Racial bias exists in photo-based medical diagnosis despite AI assistance
As in many fields, medical professionals are still figuring out whether artificial intelligence will help or hinder their work. Experts are also investigating how prejudices within society creep into the machines we create. A new study from Northwestern University finds that while a doctor-machine partnership improves diagnostic accuracy in dermatology, disparities in accuracy based on skin color still exist.
In a large-scale digital experiment that combines doctor-to-physician dermatology diagnosis with AI, the research team Matthew Groh Researchers at Northwestern University's Kellogg School of Management sought to benchmark how well doctors diagnose skin conditions with images and assess how AI assistance would impact doctors' diagnoses.
of study“Deep learning-assisted decision support for diagnosis of skin diseases according to skin tone” was published in Nature Medicine on February 5th.
Research shows that decision support with deep learning systems (DLS) can help improve the diagnostic accuracy of both primary care physicians and dermatologists, but the accuracy of GPs by skin color The difference will widen. This study compares the performance of both humans and AI. This is because both humans and AI are susceptible to systematic errors, especially in diagnosing underrepresented populations.
“While research shows that dark skin is underrepresented in textbooks and dermatology training programs, research on how accurate doctors are about whether skin is light or dark when it comes to diagnosing disease. There are very few,” said Groh, an assistant professor of management and organizations. “Our study found that doctors differ in their accuracy when it comes to determining whether someone has light or dark skin. And in this case, it's not the AI that's biased, but the way doctors use it. is.”
Human vs. AI
Without AI assistance, dermatologists had a diagnostic accuracy of 38% and primary care physicians had a diagnostic accuracy of 19% across all skin tones and skin conditions in the experiment. The results were particularly alarming because there was little experience with dark-skinned patients. Primary care providers who reported seeing most or all white patients were less accurate in determining whether their skin was dark or light.
“We suspected bias, but specialists don't have the bias exacerbated by AI, but primary care physicians do,” Groh says. “Experts look at the advice from AI and take into account their own vast knowledge to make a diagnosis. On the other hand, primary care physicians may not have deep intuition about the patterns that match their , follow the AI's suggestions about the patterns it recognizes.”
When deep learning system (DLS) decision support was implemented, diagnostic accuracy increased by 33% for dermatologists and 69% for primary care physicians. Among dermatologists, DLS enjoys support for improving accuracy relatively evenly across skin tones. However, the same was not true for primary care physicians. Their accuracy was higher for light skin tones than for dark skin tones. AI assistance increased the accuracy gap by primary care physicians by 5 percentage points. This is statistically significant.

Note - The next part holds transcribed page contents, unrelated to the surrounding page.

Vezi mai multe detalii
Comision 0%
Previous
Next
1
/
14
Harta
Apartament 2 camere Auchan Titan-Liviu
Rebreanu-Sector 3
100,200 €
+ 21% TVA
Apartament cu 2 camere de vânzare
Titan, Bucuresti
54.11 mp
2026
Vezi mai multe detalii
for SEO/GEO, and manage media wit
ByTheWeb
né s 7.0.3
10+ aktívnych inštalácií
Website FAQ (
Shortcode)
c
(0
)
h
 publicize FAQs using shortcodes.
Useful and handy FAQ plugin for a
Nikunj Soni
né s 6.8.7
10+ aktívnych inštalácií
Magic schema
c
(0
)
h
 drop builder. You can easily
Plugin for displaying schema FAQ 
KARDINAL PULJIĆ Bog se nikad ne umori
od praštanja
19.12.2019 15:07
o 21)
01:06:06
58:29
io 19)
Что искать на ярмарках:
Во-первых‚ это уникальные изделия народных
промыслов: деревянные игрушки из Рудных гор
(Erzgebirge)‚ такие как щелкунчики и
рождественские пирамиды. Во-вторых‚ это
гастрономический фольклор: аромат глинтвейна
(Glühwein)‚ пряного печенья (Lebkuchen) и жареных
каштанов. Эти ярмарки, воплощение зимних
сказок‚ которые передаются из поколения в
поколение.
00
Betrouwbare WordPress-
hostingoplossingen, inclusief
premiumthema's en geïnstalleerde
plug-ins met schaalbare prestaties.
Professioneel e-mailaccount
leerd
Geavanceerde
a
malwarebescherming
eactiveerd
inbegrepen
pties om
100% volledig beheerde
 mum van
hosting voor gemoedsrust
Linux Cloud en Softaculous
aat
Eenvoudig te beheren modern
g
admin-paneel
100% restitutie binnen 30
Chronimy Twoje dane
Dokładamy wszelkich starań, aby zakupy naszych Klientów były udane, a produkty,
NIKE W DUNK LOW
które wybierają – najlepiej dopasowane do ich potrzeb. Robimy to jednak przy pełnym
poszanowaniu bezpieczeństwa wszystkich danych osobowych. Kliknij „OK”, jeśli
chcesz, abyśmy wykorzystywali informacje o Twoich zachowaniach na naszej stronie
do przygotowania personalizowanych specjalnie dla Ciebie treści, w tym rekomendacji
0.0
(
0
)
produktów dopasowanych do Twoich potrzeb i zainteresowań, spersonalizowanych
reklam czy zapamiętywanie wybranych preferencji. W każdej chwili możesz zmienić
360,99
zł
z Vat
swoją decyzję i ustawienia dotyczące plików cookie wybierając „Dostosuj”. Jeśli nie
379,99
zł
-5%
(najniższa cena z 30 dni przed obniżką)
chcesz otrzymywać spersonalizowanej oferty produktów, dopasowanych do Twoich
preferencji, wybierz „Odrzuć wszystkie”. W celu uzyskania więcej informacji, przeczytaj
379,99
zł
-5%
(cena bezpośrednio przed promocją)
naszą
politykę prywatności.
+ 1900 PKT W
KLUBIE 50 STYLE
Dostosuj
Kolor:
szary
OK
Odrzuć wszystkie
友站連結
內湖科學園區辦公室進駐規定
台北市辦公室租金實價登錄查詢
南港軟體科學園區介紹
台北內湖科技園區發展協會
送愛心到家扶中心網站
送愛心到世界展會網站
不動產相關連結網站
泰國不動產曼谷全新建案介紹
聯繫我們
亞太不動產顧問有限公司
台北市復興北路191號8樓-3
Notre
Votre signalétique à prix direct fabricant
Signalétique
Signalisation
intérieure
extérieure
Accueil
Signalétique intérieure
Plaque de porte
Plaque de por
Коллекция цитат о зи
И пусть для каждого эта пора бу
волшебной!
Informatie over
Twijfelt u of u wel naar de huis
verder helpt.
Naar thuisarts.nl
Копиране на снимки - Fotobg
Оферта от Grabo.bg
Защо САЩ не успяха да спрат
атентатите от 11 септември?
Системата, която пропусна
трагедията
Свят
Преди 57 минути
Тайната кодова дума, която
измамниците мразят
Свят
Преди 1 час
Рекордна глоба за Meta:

Until now, many researchers in machine learning for healthcare have approached medical problems by training models to classify diagnoses from images or series of images. But perhaps he could train the DLS to generate a list of possible diagnoses, or even a description of the skin condition (size, shape, color, texture, etc.) that would guide the doctor's diagnosis. Even that would be more helpful, Groh said. .
Patients often send images virtually to their doctors for evaluation. Apps like VisualDX, RXPhoto, and Piction Health are used by both doctors and patients. This study shows how accurate her diagnosis is on a single image without additional context.
Challenges to other medical fields
Groh said he wants to continue looking at how society can solve problems more effectively with the help of AI. He hopes this research will lay the foundation for challenges in other medical fields.
“Future research in human-computer interaction, machine learning, and psychology will need to assess how well models perform and how humans and machines adapt when problems arise.” “I guess so,” Groh said.
“We must find ways to incorporate underrepresented demographics into research, so we can accurately implement these models in the real world and avoid the kinds of pitfalls we know humans and machines are prone to.” We will be ready to build AI systems that act as tools designed to avoid systematic errors, so we can update curricula, change norms in various fields, and hopefully improve everyone. can do.”